Beber, para comer; y aún eso, sin exceso.
Siempre la cuba huele a la uva.
En cada pago, su viña, y en cada barrio, su tía.
De vino aguado o agua envinada, no me des nada.
La pizca, bien racionada, que el pisco no pone nada.
Por el becerro se amansa la vaca
Buen vino tras buen caldo, no tengo bastante boca para alabarlo.
Manjares y buenos vinos, no son para los cochinos.
De buena harina, buena masa.
Cuando el tabernero vende la bota, o sabe a la pez o esta rota.
Labrador que siembra a la vera, Ventura será si el pan a la troje llega.
Si la mar fuera vino, todo el mundo sería marino.

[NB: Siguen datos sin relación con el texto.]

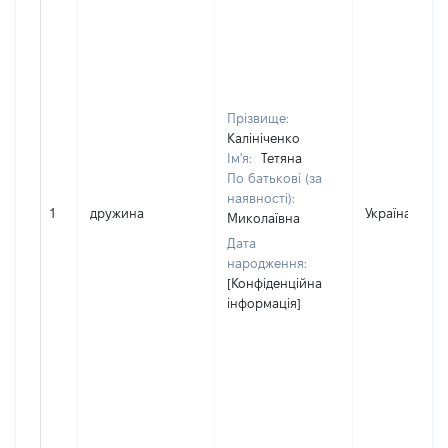
Прізвище:
Калініченко
Ім'я:
Тетяна
По батькові (за
наявності):
1
дружина
Україна
Миколаївна
Дата
народження:
[Конфіденційна
інформація]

Barba a barba, vergüenza se cata.
A la carne vino, y si es jamón, con más razón.
Ese no necesita sardinas para beber vino.
Da vino por vino y pan por pan, y todos te entenderán.
El vino de Jerez, ya no lo deja quien lo probó una vez.
Ni mesa sin vino, ni sermón sin agustino.
Vino, amigo y aceite, cuanto más antiguo más ferviente.
A la mañana el blanco y el tinto al serano.
Por San Urbano, el trigo ha hecho grano.
A quien el vino no plazca, Dios le quite el pan.